## Aim of the task
Take the records underneath and set them down exactly.

[Stored items]
[Start of section]

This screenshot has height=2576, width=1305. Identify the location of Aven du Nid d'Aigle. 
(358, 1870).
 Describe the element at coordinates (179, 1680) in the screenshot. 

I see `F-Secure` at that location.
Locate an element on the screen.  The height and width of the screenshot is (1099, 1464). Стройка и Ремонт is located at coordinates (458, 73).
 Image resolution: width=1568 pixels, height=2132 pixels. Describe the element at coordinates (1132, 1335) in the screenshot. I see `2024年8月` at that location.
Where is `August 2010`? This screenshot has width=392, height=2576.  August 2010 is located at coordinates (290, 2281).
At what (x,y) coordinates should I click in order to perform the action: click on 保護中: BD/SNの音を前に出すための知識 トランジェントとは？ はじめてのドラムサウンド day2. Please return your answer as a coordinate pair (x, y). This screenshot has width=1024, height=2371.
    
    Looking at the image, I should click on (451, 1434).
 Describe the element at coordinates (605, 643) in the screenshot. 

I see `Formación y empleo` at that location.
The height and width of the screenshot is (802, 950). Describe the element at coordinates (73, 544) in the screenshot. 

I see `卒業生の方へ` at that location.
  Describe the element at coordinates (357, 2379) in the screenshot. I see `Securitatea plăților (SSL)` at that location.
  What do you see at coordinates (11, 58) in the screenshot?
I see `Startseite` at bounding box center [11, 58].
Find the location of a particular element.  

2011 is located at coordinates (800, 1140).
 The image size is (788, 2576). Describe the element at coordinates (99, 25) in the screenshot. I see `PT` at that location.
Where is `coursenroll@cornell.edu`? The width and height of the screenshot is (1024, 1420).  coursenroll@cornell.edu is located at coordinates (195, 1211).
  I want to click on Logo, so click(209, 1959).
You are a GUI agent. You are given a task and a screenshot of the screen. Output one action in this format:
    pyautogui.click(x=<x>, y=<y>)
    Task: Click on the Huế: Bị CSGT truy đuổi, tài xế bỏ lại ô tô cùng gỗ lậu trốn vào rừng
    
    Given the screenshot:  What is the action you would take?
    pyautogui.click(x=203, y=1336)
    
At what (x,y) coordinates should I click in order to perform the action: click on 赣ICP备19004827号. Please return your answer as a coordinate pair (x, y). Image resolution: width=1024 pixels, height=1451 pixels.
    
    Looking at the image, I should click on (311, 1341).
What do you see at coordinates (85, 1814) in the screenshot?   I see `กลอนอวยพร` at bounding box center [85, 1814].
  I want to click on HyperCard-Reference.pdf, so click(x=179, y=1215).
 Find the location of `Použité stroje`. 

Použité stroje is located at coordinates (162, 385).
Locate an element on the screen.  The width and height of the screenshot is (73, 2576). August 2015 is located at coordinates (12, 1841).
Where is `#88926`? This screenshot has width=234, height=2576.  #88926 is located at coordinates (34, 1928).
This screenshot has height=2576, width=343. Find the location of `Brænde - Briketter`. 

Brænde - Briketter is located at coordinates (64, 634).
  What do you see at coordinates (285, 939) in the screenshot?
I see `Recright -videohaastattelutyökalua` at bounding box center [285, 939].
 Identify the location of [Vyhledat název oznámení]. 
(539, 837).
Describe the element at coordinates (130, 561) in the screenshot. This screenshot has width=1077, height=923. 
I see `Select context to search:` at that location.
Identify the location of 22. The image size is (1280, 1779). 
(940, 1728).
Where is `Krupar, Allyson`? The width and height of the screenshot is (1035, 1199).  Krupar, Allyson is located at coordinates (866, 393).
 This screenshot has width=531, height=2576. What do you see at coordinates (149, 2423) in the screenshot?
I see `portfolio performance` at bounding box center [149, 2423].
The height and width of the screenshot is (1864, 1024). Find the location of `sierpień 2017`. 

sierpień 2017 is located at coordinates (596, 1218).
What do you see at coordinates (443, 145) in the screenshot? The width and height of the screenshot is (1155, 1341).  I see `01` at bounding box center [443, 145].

[End of section]

## Written solution
This screenshot has height=2576, width=1305. Identify the location of Aven du Nid d'Aigle. 
(358, 1870).
 Describe the element at coordinates (179, 1680) in the screenshot. 

I see `F-Secure` at that location.
Locate an element on the screen.  The height and width of the screenshot is (1099, 1464). Стройка и Ремонт is located at coordinates (458, 73).
 Image resolution: width=1568 pixels, height=2132 pixels. Describe the element at coordinates (1132, 1335) in the screenshot. I see `2024年8月` at that location.
Where is `August 2010`? This screenshot has width=392, height=2576.  August 2010 is located at coordinates (290, 2281).
At what (x,y) coordinates should I click in order to perform the action: click on 保護中: BD/SNの音を前に出すための知識 トランジェントとは？ はじめてのドラムサウンド day2. Please return your answer as a coordinate pair (x, y). This screenshot has width=1024, height=2371.
    
    Looking at the image, I should click on (451, 1434).
 Describe the element at coordinates (605, 643) in the screenshot. 

I see `Formación y empleo` at that location.
The height and width of the screenshot is (802, 950). Describe the element at coordinates (73, 544) in the screenshot. 

I see `卒業生の方へ` at that location.
  Describe the element at coordinates (357, 2379) in the screenshot. I see `Securitatea plăților (SSL)` at that location.
  What do you see at coordinates (11, 58) in the screenshot?
I see `Startseite` at bounding box center [11, 58].
Find the location of a particular element.  

2011 is located at coordinates (800, 1140).
 The image size is (788, 2576). Describe the element at coordinates (99, 25) in the screenshot. I see `PT` at that location.
Where is `coursenroll@cornell.edu`? The width and height of the screenshot is (1024, 1420).  coursenroll@cornell.edu is located at coordinates (195, 1211).
  I want to click on Logo, so click(209, 1959).
You are a GUI agent. You are given a task and a screenshot of the screen. Output one action in this format:
    pyautogui.click(x=<x>, y=<y>)
    Task: Click on the Huế: Bị CSGT truy đuổi, tài xế bỏ lại ô tô cùng gỗ lậu trốn vào rừng
    
    Given the screenshot:  What is the action you would take?
    pyautogui.click(x=203, y=1336)
    
At what (x,y) coordinates should I click in order to perform the action: click on 赣ICP备19004827号. Please return your answer as a coordinate pair (x, y). Image resolution: width=1024 pixels, height=1451 pixels.
    
    Looking at the image, I should click on (311, 1341).
What do you see at coordinates (85, 1814) in the screenshot?   I see `กลอนอวยพร` at bounding box center [85, 1814].
  I want to click on HyperCard-Reference.pdf, so click(x=179, y=1215).
 Find the location of `Použité stroje`. 

Použité stroje is located at coordinates (162, 385).
Locate an element on the screen.  The width and height of the screenshot is (73, 2576). August 2015 is located at coordinates (12, 1841).
Where is `#88926`? This screenshot has width=234, height=2576.  #88926 is located at coordinates (34, 1928).
This screenshot has height=2576, width=343. Find the location of `Brænde - Briketter`. 

Brænde - Briketter is located at coordinates (64, 634).
  What do you see at coordinates (285, 939) in the screenshot?
I see `Recright -videohaastattelutyökalua` at bounding box center [285, 939].
 Identify the location of [Vyhledat název oznámení]. 
(539, 837).
Describe the element at coordinates (130, 561) in the screenshot. This screenshot has width=1077, height=923. 
I see `Select context to search:` at that location.
Identify the location of 22. The image size is (1280, 1779). 
(940, 1728).
Where is `Krupar, Allyson`? The width and height of the screenshot is (1035, 1199).  Krupar, Allyson is located at coordinates (866, 393).
 This screenshot has width=531, height=2576. What do you see at coordinates (149, 2423) in the screenshot?
I see `portfolio performance` at bounding box center [149, 2423].
The height and width of the screenshot is (1864, 1024). Find the location of `sierpień 2017`. 

sierpień 2017 is located at coordinates (596, 1218).
What do you see at coordinates (443, 145) in the screenshot? The width and height of the screenshot is (1155, 1341).  I see `01` at bounding box center [443, 145].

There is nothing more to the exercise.